God also sings His own song in the Book of Job, putting a series of questions to Job and his faithless friends to remind them of who He is and who they are: “Where were you when I laid the foundation of the earth?” he asks. “Have you commanded the morning since your days began? …“Do you give the horse his might? …"Is it by your wisdom that the hawk soars, and spreads his wings toward the south? Is it at your command that the eagle mounts up and makes his nest on high? … Can you draw out Levi'athan with a fishhook, or press down his tongue with a cord?” (40:4, 12, 19, 26, 27 ,41:1)
God is great. There is none greater. And He shows us this not only in the stars and seas, but also in the Eucharist. He is the Lord of all, including the Lord of matter. He is its creator. And when He wills it, He can change the substance of matter without changing the appearance of matter. Which He does will. Bread to Body. Wine to Blood. Not just once, but a billion times. Again and again and again, from age to age, culture to culture, in every parish and every cathedral, wherever a priest configured to Him, standing in His stead, says the words first spoken at the Last Supper over bread and wine.
In the Eucharist, the Creator takes on the form of the created. The created is transubstantiated into the Creator. The Lord and God of all, the source of Being Himself, appears to us as a tiny piece of bread. No miracle in Scripture—not the raising of the dead, not the parting of the Red Sea, not the multiplication of the loaves and fishes—compares to what happens every day, sometimes two, three, four times a day, in the Liturgy of the Eucharist at your local parish.

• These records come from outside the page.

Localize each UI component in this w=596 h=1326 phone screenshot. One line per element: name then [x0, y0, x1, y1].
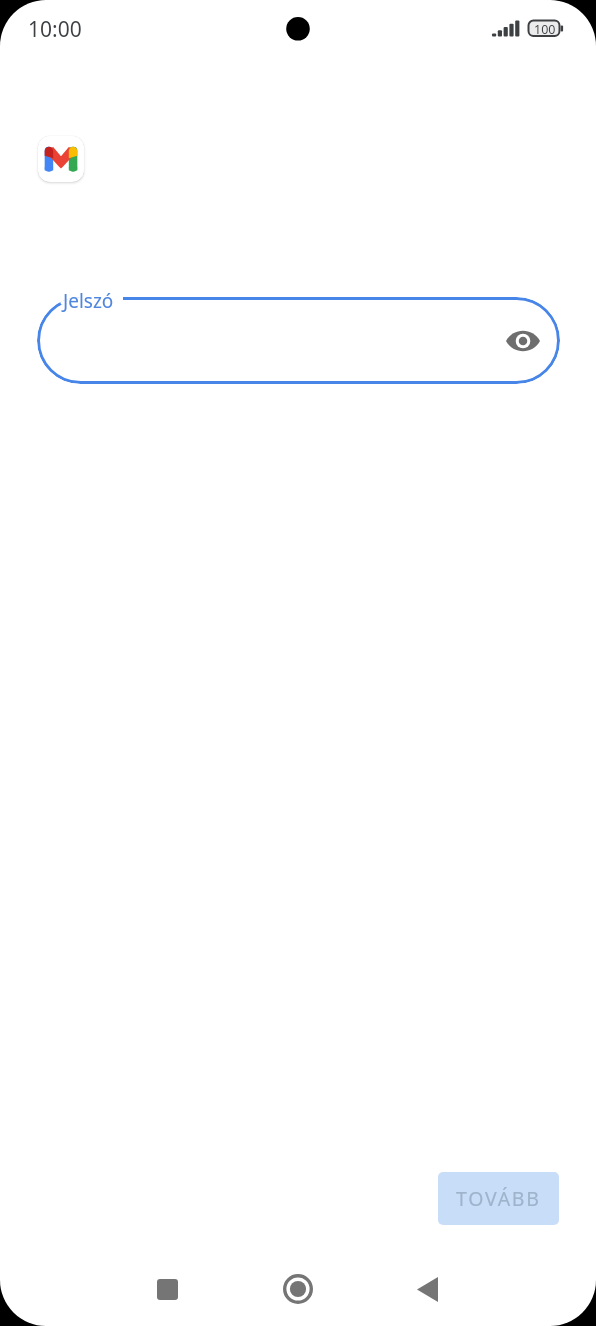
button[interactable]: Jelszó megjelenítése: [499, 317, 547, 365]
button[interactable]: Recents: [136, 1258, 198, 1320]
staticText: Jelszó: [63, 288, 114, 314]
staticText: TOVÁBB: [456, 1185, 541, 1212]
staticText: 100: [534, 21, 556, 38]
staticText: 10:00: [28, 15, 82, 44]
button[interactable]: TOVÁBB: [438, 1172, 559, 1225]
button[interactable]: Jelszó: [37, 297, 560, 384]
button[interactable]: Home: [267, 1258, 329, 1320]
button[interactable]: Back: [396, 1258, 458, 1320]
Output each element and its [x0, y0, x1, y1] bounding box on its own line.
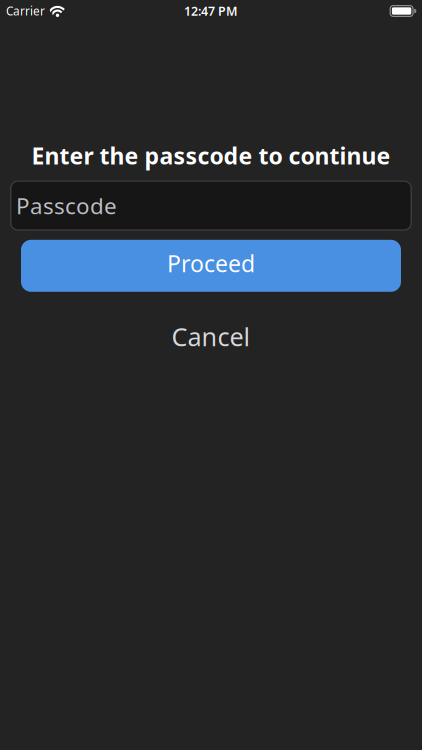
staticText: Enter the passcode to continue [32, 140, 390, 171]
staticText: Passcode [16, 190, 117, 221]
staticText: Cancel [172, 319, 250, 354]
staticText: Carrier [6, 3, 45, 19]
button[interactable]: Cancel [172, 319, 250, 354]
staticText: Proceed [167, 248, 255, 279]
button[interactable]: Proceed [21, 240, 401, 292]
staticText: 12:47 PM [184, 3, 238, 20]
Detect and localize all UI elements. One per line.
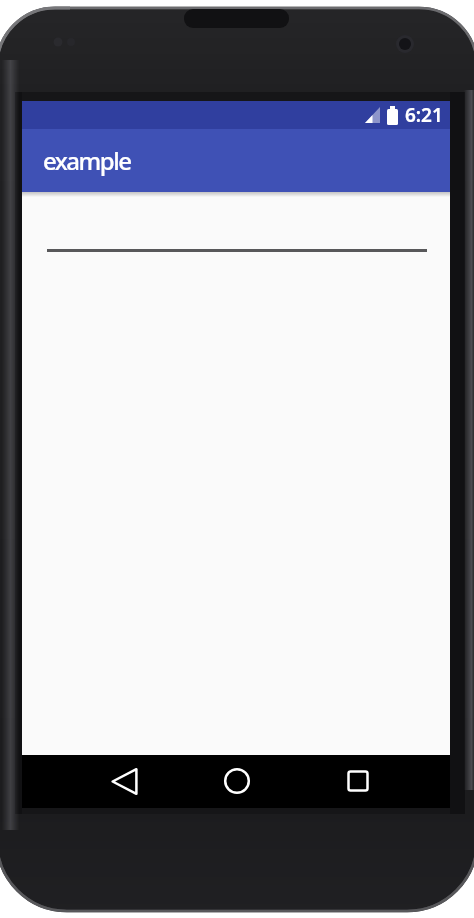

But the greatest sign of God’s greatness is also a sign of His littleness—His utter and complete humility. It wasn’t enough for God to humble Himself by taking up residence in a woman’s womb or being born among a poor and stiff-necked people. It wasn’t enough to labor as a carpenter, keep company with prostitutes, wash the feet of His servants, suffer the words and whips of His creatures, or walk the road to Calvary, where He died a criminal’s death. None of that even came close to revealing the depths of His humility. That is only revealed in the Eucharist, where the One who spoke worlds into being, takes on the form of bread and wine and lets the broken feast upon Him.
In the Eucharist, the Lord of All gives Himself without reservation. He enters into the holy and unholy, the rich and poor, the faithful and faithless. He asks those who reject Him or who are not in union with His Church to not receive Him. He asks those who are still unrepentant in sin to not take Him into their bodies for in doing so they bring condemnation on themselves. But when these souls present themselves for Communion just the same, no lightening strikes. He endures unbelief and disinterest, scorn and sacrilege, because He counted the cost and found such scandal worth it. It doesn’t matter how unworthy and how unloving a congregation is, He shows up anyhow. No matter the architecture, no matter the music, no matter the sins of the man repeating the words of the Last Supper, Jesus still shows up. He is there. Even when our hearts are not.
Necessary Reminders
Why do these lessons matter? Why is this perpetual testimony to God’s greatness and His littleness so very important?
Because we forget. We forget all the time.